Inelastic collision

1

Purpose of calculation:
Analysis of inelastic collisions

Calculation Reference
http://hyperphysics.phy-astr.gsu.edu/hbase/inecol2.html#c1

Calculation Validation
Reproduction of a sample calculation from a published calculation reference.

Calculation Reference

Impact Calculations

Dynamics

Inelastic Collision

In an inelastic collision, momentum is conserved, but kinetic energy is not conserved. Instead, some of the initial kinetic energy is converted into other forms of energy, such as heat, sound, or deformation of the colliding objects. In an inelastic collision, the objects may stick together and move as one after the collision (perfectly inelastic) or separate with some deformation and energy loss (partially inelastic).

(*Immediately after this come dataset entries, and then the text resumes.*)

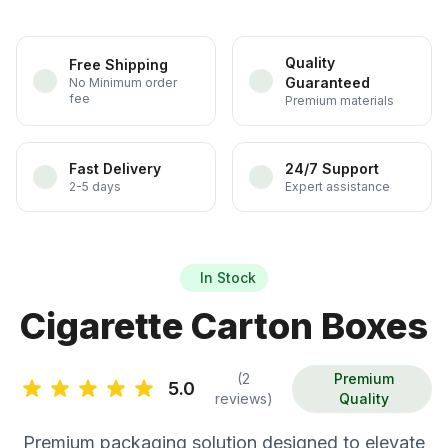
Quality
Free Shipping
Guaranteed
No Minimum order
fee
Premium materials
Fast Delivery
24/7 Support
2-5 days
Expert assistance
In Stock
Cigarette Carton Boxes
(2
Premium
5.0
reviews)
Quality
Premium packaging solution designed to elevate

Here is a comparison of elastic and inelastic collisions:

1. Elastic Collision:

   • Both momentum and kinetic energy are conserved.
   • Objects rebound and separate after the collision without any permanent deformation or energy loss.
   • The relative velocities of the objects before and after the collision are equal and opposite.

2. Inelastic Collision:

   • Momentum is conserved, but kinetic energy is not conserved.
   • Some initial kinetic energy is converted into other forms of energy, such as heat, sound, or deformation.
   • Objects may stick together (perfectly inelastic) or separate with some deformation and energy loss (partially inelastic).

To calculate the final state of an inelastic collision, you only need to conserve momentum, as the conservation of kinetic energy does not apply. The conservation of momentum equation remains the same:

m1 * v1_initial + m2 * v2_initial = m1 * v1_final + m2 * v2_final

However, since kinetic energy is not conserved, you cannot use the conservation of kinetic energy equation to find the final velocities directly. Instead, you need additional information about the collision, such as the coefficient of restitution or the amount of energy lost.

For a perfectly inelastic collision, where the objects stick together and move as one after the collision, you can simplify the conservation of momentum equation to find the final velocity:

v_final = (m1 * v1_initial + m2 * v2_initial) / (m1 + m2)

In summary, the main difference between elastic and inelastic collisions lies in the conservation of kinetic energy. In elastic collisions, both momentum and kinetic energy are conserved, while in inelastic collisions, only momentum is conserved, and some kinetic energy is lost or converted into other forms of energy.